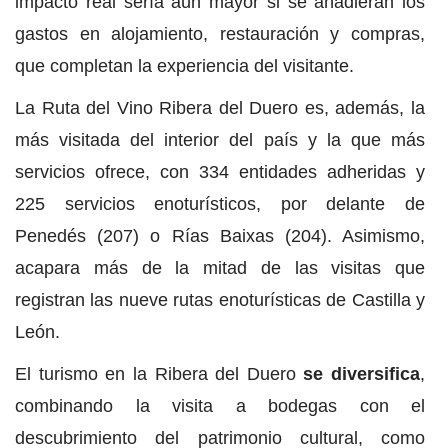
impacto real sería aún mayor si se añadieran los
gastos en alojamiento, restauración y compras,
que completan la experiencia del visitante.
La Ruta del Vino Ribera del Duero es, además, la
más visitada del interior del país y la que más
servicios ofrece, con 334 entidades adheridas y
225 servicios enoturísticos, por delante de
Penedés (207) o Rías Baixas (204). Asimismo,
acapara más de la mitad de las visitas que
registran las nueve rutas enoturísticas de Castilla y
León.
El turismo en la Ribera del Duero
se diversifica
,
combinando la visita a bodegas con el
descubrimiento del patrimonio cultural, como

____________

▸ **Problem**
Verbatim output of every entry above is required, though pictures are to be left out.

▸ **Worked solution**
impacto real sería aún mayor si se añadieran los
gastos en alojamiento, restauración y compras,
que completan la experiencia del visitante.
La Ruta del Vino Ribera del Duero es, además, la
más visitada del interior del país y la que más
servicios ofrece, con 334 entidades adheridas y
225 servicios enoturísticos, por delante de
Penedés (207) o Rías Baixas (204). Asimismo,
acapara más de la mitad de las visitas que
registran las nueve rutas enoturísticas de Castilla y
León.
El turismo en la Ribera del Duero
se diversifica
,
combinando la visita a bodegas con el
descubrimiento del patrimonio cultural, como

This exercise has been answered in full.